Print the lines that run from the line with "progress (SAP) standards" to the line with "grade points by", keeping both end lines, exactly as they appear in the entries below, and nothing else.

Top of Input records

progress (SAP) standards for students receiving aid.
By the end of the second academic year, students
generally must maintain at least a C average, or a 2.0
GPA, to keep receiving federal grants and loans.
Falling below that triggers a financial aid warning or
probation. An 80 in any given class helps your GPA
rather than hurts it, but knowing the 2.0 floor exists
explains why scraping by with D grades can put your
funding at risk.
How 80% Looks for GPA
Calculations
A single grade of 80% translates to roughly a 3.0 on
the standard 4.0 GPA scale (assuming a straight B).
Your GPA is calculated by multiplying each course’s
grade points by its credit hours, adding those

Bottom of Input records
Top of Input records

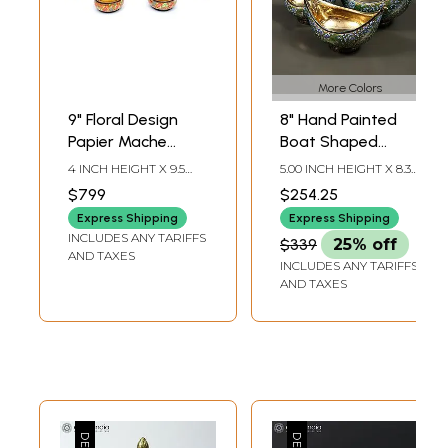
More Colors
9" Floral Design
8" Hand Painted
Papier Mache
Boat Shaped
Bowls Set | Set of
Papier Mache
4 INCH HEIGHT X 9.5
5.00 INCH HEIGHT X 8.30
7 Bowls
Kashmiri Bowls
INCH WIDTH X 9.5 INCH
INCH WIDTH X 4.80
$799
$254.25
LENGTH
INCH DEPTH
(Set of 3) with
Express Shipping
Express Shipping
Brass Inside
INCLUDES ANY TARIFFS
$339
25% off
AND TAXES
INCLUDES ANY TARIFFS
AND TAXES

Bottom of Input records

Answer to this exercise
progress (SAP) standards for students receiving aid.
By the end of the second academic year, students
generally must maintain at least a C average, or a 2.0
GPA, to keep receiving federal grants and loans.
Falling below that triggers a financial aid warning or
probation. An 80 in any given class helps your GPA
rather than hurts it, but knowing the 2.0 floor exists
explains why scraping by with D grades can put your
funding at risk.
How 80% Looks for GPA
Calculations
A single grade of 80% translates to roughly a 3.0 on
the standard 4.0 GPA scale (assuming a straight B).
Your GPA is calculated by multiplying each course’s
grade points by its credit hours, adding those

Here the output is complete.